Acudí al archivo por la tarde, tan pronto como dejé de temblar y pude darme cuenta de cuán cerca había estado de perder el control de mi cerebro, o, al menos, la parte frontal de él. Un rápido vistazo al archivo me indicó que la rama Los Ángeles de la investigación estaba muerta, un segundo y un tercero me dijeron que aún estaba más muerta de lo que yo había pensado y un cuarto me convenció de que si me quedaba en la ciudad, acabaría hundido en la mierda por culpa de Madeleine y Kay. Tenía que salir a toda prisa y si el juramento que le había hecho a Elizabeth Short significaba algo, debería correr en dirección a ella. Y aunque fuese como si persiguiera un espejismo, al menos iría a un territorio limpio, donde mi insignia y mis mujeres vivas no me involucraran en ningún problema.
La repugnancia que había visto en el rostro de la prostituta no quería abandonarme; todavía era capaz de oler su perfume barato y me la imaginaba escupiendo acusaciones, las mismas palabras que Kay había usado a primera hora de ese día, aunque peores, pues ella sabía qué era yo: una ramera con insignia. Pensar en esa mujer era igual que si rascara lo más bajo de mi vida mientras estaba de rodillas, y el único consuelo radicaba en el hecho de que ya no podía llegar más abajo, porque antes masticaría el cañón de mi 38.
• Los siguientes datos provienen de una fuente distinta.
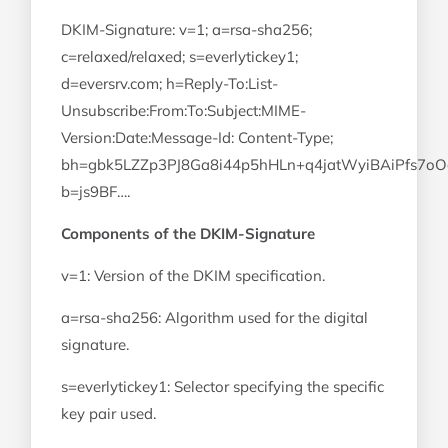
DKIM-Signature: v=1; a=rsa-sha256;
c=relaxed/relaxed; s=everlytickey1;
d=eversrv.com; h=Reply-To:List-
Unsubscribe:From:To:Subject:MIME-
Version:Date:Message-Id: Content-Type;
bh=gbk5LZZp3PJ8Ga8i44p5hHLn+q4jatWyiBAiPfs7oO
b=js9BF….
Components of the DKIM-Signature
v=1: Version of the DKIM specification.
a=rsa-sha256: Algorithm used for the digital
signature.
s=everlytickey1: Selector specifying the specific
key pair used.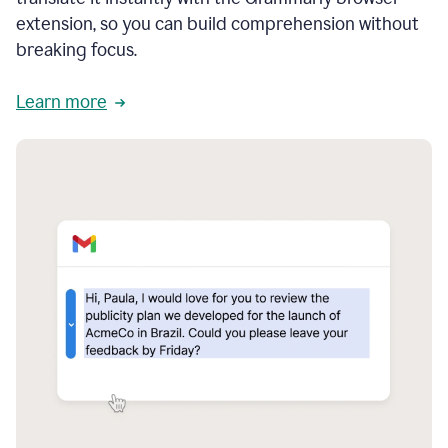
extension, so you can build comprehension without
breaking focus.
Learn more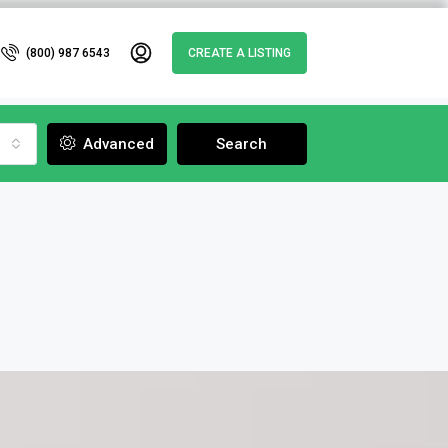
(800) 987 6543
CREATE A LISTING
Advanced
Search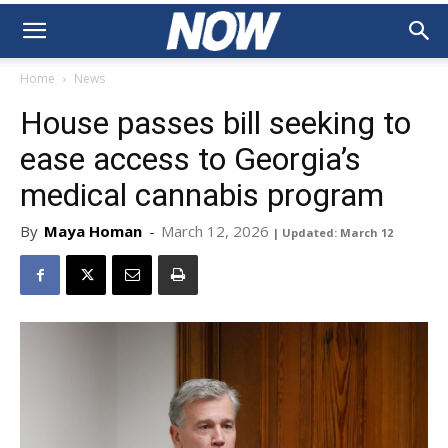
Home
News
House passes bill seeking to
ease access to Georgia’s
medical cannabis program
By
Maya Homan
-
March 12, 2026
| Updated: March 12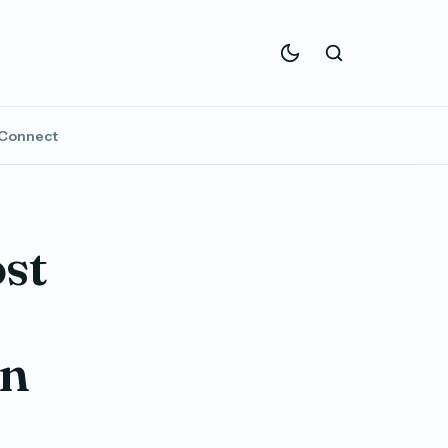
Connect
st
In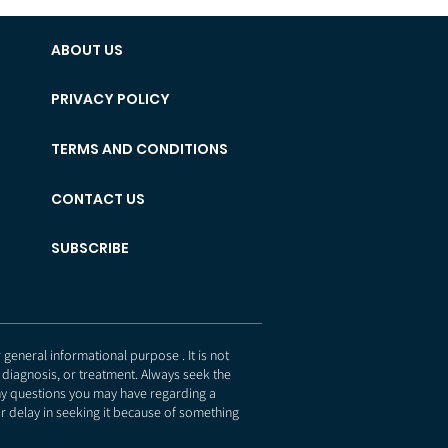
ABOUT US
PRIVACY POLICY
TERMS AND CONDITIONS
CONTACT US
SUBSCRIBE
eneral informational purpose . It is not
 diagnosis, or treatment. Always seek the
any questions you may have regarding a
r delay in seeking it because of something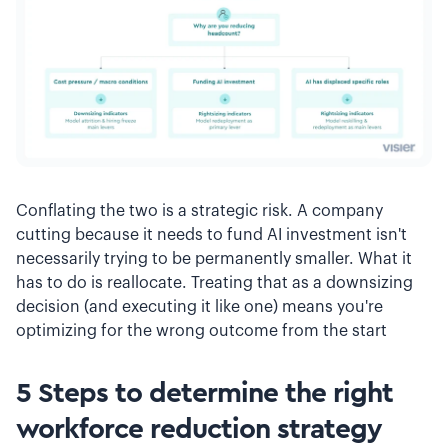
Conflating the two is a strategic risk. A company
cutting because it needs to fund AI investment isn't
necessarily trying to be permanently smaller. What it
has to do is reallocate. Treating that as a downsizing
decision (and executing it like one) means you're
optimizing for the wrong outcome from the start
5 Steps to determine the right
workforce reduction strategy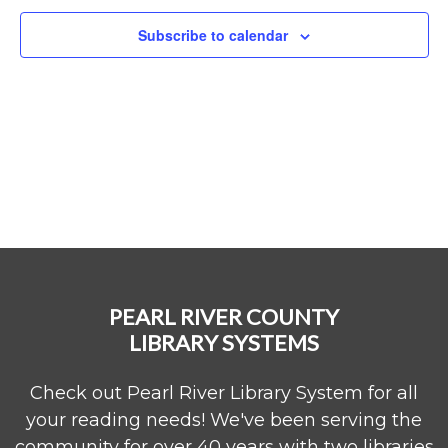
Subscribe to calendar
PEARL RIVER COUNTY
LIBRARY SYSTEMS
Check out Pearl River Library System for all
your reading needs! We've been serving the
community for over 40 years with two libraries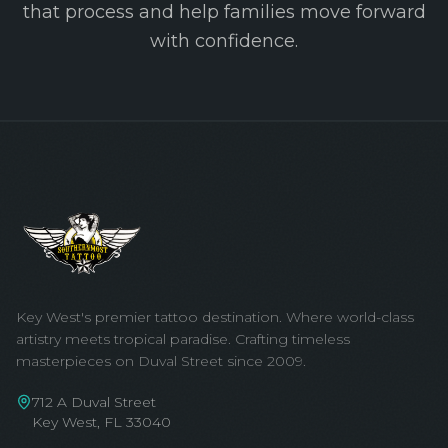
that process and help families move forward
with confidence.
Key West's premier tattoo destination. Where world-class
artistry meets tropical paradise. Crafting timeless
masterpieces on Duval Street since 2009.
712 A Duval Street
Key West, FL 33040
El avión aterrizó a las 7.35. Fui el primero en la cola para desembarcar, cuadernillo y bolsa de viaje en mano. En la terminal había un sitio donde alquilaban coches; elegí un cupé Chevy y me dirigí hacia la metrópoli de Boston, con el anhelo de aprovechar el tiempo de luz diurna que aún quedaba…, casi una hora.
Mi itinerario incluía varias direcciones para visitar: la madre de Elizabeth, dos de sus hermanas, su escuela, un lugar de Harvard Square donde estuvo sirviendo comidas en el 42 y el cine en el que trabajó como vendedora de golosinas en los años 39 y 40. Decidí cruzar Boston para ir a Cambridge y luego a Medford, el auténtico terreno nativo de Betty.
Boston, pintoresca y antigua, produjo en mí la misma impresión que una imagen borrosa. Fui siguiendo los letreros de las calles hasta el puente del río Charles y crucé a Cambridge: elegantes mansiones georgianas y calles repletas de universitarios. Más letreros me condujeron a Harvard; allí estaba la primera parada: Otto’s Hofbrau, una estructura de pan de jengibre que derramaba aroma de coles y cerveza.
Estacioné en un espacio reservado y entré en el local. Los motivos tipo Hansel y Gretel abarcaban todo el espacio: reservados de madera tallada, jarras de cerveza que colgaban de las paredes, camareras con falditas rebordeadas de encaje. Miré a mi alrededor en busca del jefe y mis ojos acabaron por detenerse en un hombre ya mayor que llevaba delantal y se hallaba junto a la caja registradora. Fui hacia él y algo hizo que me contuviera y no le enseñara la placa.
—Discúlpeme. Soy periodista y estoy escribiendo un artículo sobre Elizabeth Short. Tengo entendido que ella trabajó aquí en el año 42 y pensé que usted podría decirme algo sobre cómo era ella entonces.
—¿Elizabeth qué? —preguntó él—. ¿Es alguna estrella de cine o algo parecido?
—La mataron en Los Ángeles hace unos años. Se trata de un caso famoso. ¿Sabe usted…?
—Compré este sitio durante el 46 y la única empleada que me queda de la guerra es Roz. ¡Rozzie, ven aquí! ¡Este hombre quiere preguntarte algo!
La camarera más imponente del universo se materializó ante mí, una cría de elefante con faldas por encima de la rodilla.
—Este tipo es un periodista —dijo el dueño—. Quiere hablar contigo sobre Elizabeth Short. ¿La recuerdas?
Rozzie me miró, con el chicle en la boca y haciendo globos.
—Ya se lo dije al Sentinel, al Globe y a los polis la primera vez y no voy a cambiar mi historia. Betty Short era una soñadora a la que siempre se le caían los platos y si no hubiera sido porque atraía a mucha clientela de Harvard, no habría durado ni un solo día. He oído contar que contribuyó con lo suyo al esfuerzo bélico, pero no conocí a ninguno de sus hombres. Fin de la historia. Y usted no tiene nada de periodista, es policía.
—Gracias por ese comentario tan perceptivo —dije, y salí de allí.
Mi guía situaba Medford a unos veinte kilómetros más lejos, en línea recta por la avenida Massachussets. Llegué allí justo cuando empezaba a anochecer, aunque ya lo había olido antes de verlo.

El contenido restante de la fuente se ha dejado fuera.